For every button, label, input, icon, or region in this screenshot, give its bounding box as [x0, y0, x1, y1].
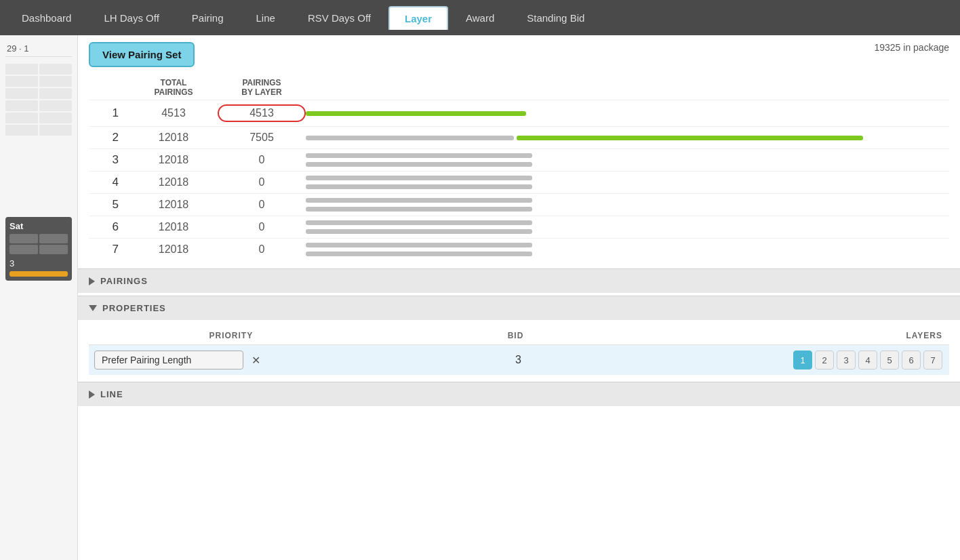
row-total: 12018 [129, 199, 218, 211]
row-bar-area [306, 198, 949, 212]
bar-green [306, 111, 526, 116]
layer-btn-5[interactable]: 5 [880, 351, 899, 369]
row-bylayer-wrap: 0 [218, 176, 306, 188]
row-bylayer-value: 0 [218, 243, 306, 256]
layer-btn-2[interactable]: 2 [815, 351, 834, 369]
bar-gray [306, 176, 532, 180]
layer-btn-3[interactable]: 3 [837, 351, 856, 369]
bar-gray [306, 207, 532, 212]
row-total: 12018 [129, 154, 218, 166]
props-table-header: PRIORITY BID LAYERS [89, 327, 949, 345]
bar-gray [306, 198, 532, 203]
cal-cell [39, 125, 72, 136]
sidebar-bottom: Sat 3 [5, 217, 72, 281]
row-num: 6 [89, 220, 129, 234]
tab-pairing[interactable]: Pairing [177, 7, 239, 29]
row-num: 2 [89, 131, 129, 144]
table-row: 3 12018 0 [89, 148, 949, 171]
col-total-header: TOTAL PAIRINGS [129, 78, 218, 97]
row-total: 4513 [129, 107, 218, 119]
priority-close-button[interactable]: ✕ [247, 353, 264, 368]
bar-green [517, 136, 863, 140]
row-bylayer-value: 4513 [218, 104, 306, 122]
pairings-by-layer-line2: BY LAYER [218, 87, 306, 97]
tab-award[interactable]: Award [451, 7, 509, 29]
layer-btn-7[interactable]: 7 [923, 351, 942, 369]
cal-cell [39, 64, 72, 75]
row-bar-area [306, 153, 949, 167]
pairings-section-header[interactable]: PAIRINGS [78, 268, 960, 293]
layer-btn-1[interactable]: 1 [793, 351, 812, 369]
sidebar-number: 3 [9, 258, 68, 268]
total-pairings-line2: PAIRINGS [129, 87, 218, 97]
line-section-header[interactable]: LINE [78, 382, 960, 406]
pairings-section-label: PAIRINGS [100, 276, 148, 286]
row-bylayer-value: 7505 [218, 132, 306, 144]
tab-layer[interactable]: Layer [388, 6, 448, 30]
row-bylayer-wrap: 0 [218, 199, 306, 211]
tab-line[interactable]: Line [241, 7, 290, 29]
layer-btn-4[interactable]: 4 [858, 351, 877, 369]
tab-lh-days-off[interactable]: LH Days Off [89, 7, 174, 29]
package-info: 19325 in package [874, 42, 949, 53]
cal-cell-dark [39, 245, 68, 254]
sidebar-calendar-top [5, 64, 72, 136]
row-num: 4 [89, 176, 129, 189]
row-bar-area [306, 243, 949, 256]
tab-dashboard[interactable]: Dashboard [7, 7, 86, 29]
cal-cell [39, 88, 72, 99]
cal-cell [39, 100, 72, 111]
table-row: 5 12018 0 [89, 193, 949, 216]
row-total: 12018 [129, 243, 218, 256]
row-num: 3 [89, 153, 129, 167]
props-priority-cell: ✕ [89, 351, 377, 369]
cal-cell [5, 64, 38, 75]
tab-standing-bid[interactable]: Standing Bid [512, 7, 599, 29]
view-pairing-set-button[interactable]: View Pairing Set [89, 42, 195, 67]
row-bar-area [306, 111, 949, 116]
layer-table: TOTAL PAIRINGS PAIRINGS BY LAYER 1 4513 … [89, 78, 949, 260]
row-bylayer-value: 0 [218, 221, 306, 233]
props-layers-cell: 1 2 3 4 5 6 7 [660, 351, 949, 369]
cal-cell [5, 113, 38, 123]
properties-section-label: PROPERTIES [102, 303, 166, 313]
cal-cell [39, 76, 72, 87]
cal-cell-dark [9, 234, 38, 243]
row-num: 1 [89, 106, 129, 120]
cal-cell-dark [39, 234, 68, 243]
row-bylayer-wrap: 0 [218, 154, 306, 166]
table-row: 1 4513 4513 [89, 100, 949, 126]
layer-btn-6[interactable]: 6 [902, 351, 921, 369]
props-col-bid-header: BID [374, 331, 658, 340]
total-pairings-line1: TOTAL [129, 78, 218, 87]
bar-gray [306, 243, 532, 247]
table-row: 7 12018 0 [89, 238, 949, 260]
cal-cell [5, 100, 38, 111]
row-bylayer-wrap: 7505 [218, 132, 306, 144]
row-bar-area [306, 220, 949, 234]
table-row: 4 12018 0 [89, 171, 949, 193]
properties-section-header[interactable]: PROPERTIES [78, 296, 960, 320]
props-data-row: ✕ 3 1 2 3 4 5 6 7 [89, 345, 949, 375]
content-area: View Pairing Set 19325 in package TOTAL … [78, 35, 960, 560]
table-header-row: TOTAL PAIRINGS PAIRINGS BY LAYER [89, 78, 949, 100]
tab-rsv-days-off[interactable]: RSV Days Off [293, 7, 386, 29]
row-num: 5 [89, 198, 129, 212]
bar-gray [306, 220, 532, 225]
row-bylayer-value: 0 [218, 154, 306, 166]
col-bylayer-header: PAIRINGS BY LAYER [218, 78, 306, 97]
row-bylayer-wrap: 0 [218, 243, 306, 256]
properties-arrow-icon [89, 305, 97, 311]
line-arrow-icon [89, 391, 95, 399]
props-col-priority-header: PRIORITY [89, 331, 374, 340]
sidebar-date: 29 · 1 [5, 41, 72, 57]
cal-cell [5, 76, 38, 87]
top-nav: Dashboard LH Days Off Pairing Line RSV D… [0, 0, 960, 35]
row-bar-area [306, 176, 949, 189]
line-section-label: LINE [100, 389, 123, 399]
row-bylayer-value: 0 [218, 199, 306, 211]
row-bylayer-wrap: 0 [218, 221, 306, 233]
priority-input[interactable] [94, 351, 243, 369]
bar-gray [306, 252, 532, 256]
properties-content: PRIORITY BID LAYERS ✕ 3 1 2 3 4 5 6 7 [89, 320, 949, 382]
--------------------------------------------------
• Goal of the exercise:
Copy the data exactly. Pictures do not belong in the copy.

• Exercise response:
For every button, label, input, icon, or region in this screenshot, give its bounding box as [x0, y0, x1, y1].
row-total: 12018 [129, 199, 218, 211]
row-bar-area [306, 198, 949, 212]
bar-green [306, 111, 526, 116]
layer-btn-5[interactable]: 5 [880, 351, 899, 369]
row-bylayer-wrap: 0 [218, 176, 306, 188]
row-bylayer-value: 0 [218, 243, 306, 256]
layer-btn-2[interactable]: 2 [815, 351, 834, 369]
bar-gray [306, 176, 532, 180]
layer-btn-3[interactable]: 3 [837, 351, 856, 369]
bar-gray [306, 207, 532, 212]
row-total: 12018 [129, 154, 218, 166]
props-table-header: PRIORITY BID LAYERS [89, 327, 949, 345]
bar-gray [306, 198, 532, 203]
cal-cell [39, 125, 72, 136]
sidebar-bottom: Sat 3 [5, 217, 72, 281]
row-num: 6 [89, 220, 129, 234]
tab-pairing[interactable]: Pairing [177, 7, 239, 29]
row-num: 2 [89, 131, 129, 144]
table-row: 3 12018 0 [89, 148, 949, 171]
col-total-header: TOTAL PAIRINGS [129, 78, 218, 97]
row-total: 4513 [129, 107, 218, 119]
priority-close-button[interactable]: ✕ [247, 353, 264, 368]
bar-green [517, 136, 863, 140]
row-bylayer-value: 4513 [218, 104, 306, 122]
pairings-by-layer-line2: BY LAYER [218, 87, 306, 97]
tab-award[interactable]: Award [451, 7, 509, 29]
layer-btn-7[interactable]: 7 [923, 351, 942, 369]
cal-cell [39, 64, 72, 75]
row-bar-area [306, 153, 949, 167]
pairings-section-header[interactable]: PAIRINGS [78, 268, 960, 293]
layer-btn-1[interactable]: 1 [793, 351, 812, 369]
sidebar-number: 3 [9, 258, 68, 268]
total-pairings-line2: PAIRINGS [129, 87, 218, 97]
line-section-header[interactable]: LINE [78, 382, 960, 406]
pairings-section-label: PAIRINGS [100, 276, 148, 286]
row-bylayer-value: 7505 [218, 132, 306, 144]
tab-layer[interactable]: Layer [388, 6, 448, 30]
row-bylayer-wrap: 0 [218, 199, 306, 211]
tab-line[interactable]: Line [241, 7, 290, 29]
layer-btn-4[interactable]: 4 [858, 351, 877, 369]
tab-lh-days-off[interactable]: LH Days Off [89, 7, 174, 29]
package-info: 19325 in package [874, 42, 949, 53]
cal-cell-dark [39, 245, 68, 254]
sidebar-calendar-top [5, 64, 72, 136]
row-num: 4 [89, 176, 129, 189]
row-bar-area [306, 243, 949, 256]
tab-dashboard[interactable]: Dashboard [7, 7, 86, 29]
cal-cell [39, 88, 72, 99]
cal-cell [39, 100, 72, 111]
table-row: 5 12018 0 [89, 193, 949, 216]
row-total: 12018 [129, 243, 218, 256]
row-num: 3 [89, 153, 129, 167]
props-priority-cell: ✕ [89, 351, 377, 369]
cal-cell [5, 64, 38, 75]
tab-standing-bid[interactable]: Standing Bid [512, 7, 599, 29]
view-pairing-set-button[interactable]: View Pairing Set [89, 42, 195, 67]
row-bar-area [306, 111, 949, 116]
layer-table: TOTAL PAIRINGS PAIRINGS BY LAYER 1 4513 … [89, 78, 949, 260]
row-bylayer-value: 0 [218, 221, 306, 233]
props-layers-cell: 1 2 3 4 5 6 7 [660, 351, 949, 369]
cal-cell [5, 113, 38, 123]
properties-section-label: PROPERTIES [102, 303, 166, 313]
cal-cell [39, 76, 72, 87]
cal-cell-dark [9, 234, 38, 243]
row-num: 1 [89, 106, 129, 120]
cal-cell-dark [39, 234, 68, 243]
row-bylayer-wrap: 0 [218, 154, 306, 166]
table-row: 1 4513 4513 [89, 100, 949, 126]
layer-btn-6[interactable]: 6 [902, 351, 921, 369]
props-col-bid-header: BID [374, 331, 658, 340]
total-pairings-line1: TOTAL [129, 78, 218, 87]
bar-gray [306, 243, 532, 247]
table-row: 7 12018 0 [89, 238, 949, 260]
cal-cell [5, 100, 38, 111]
row-bylayer-wrap: 7505 [218, 132, 306, 144]
row-bar-area [306, 220, 949, 234]
table-row: 4 12018 0 [89, 171, 949, 193]
properties-section-header[interactable]: PROPERTIES [78, 296, 960, 320]
props-data-row: ✕ 3 1 2 3 4 5 6 7 [89, 345, 949, 375]
content-area: View Pairing Set 19325 in package TOTAL … [78, 35, 960, 560]
table-header-row: TOTAL PAIRINGS PAIRINGS BY LAYER [89, 78, 949, 100]
tab-rsv-days-off[interactable]: RSV Days Off [293, 7, 386, 29]
row-num: 5 [89, 198, 129, 212]
bar-gray [306, 220, 532, 225]
row-bylayer-value: 0 [218, 154, 306, 166]
col-bylayer-header: PAIRINGS BY LAYER [218, 78, 306, 97]
row-bylayer-wrap: 0 [218, 243, 306, 256]
properties-arrow-icon [89, 305, 97, 311]
line-arrow-icon [89, 391, 95, 399]
props-col-priority-header: PRIORITY [89, 331, 374, 340]
sidebar-date: 29 · 1 [5, 41, 72, 57]
cal-cell [5, 76, 38, 87]
top-nav: Dashboard LH Days Off Pairing Line RSV D… [0, 0, 960, 35]
row-bar-area [306, 176, 949, 189]
line-section-label: LINE [100, 389, 123, 399]
row-bylayer-value: 0 [218, 199, 306, 211]
row-bylayer-wrap: 0 [218, 221, 306, 233]
priority-input[interactable] [94, 351, 243, 369]
bar-gray [306, 252, 532, 256]
properties-content: PRIORITY BID LAYERS ✕ 3 1 2 3 4 5 6 7 [89, 320, 949, 382]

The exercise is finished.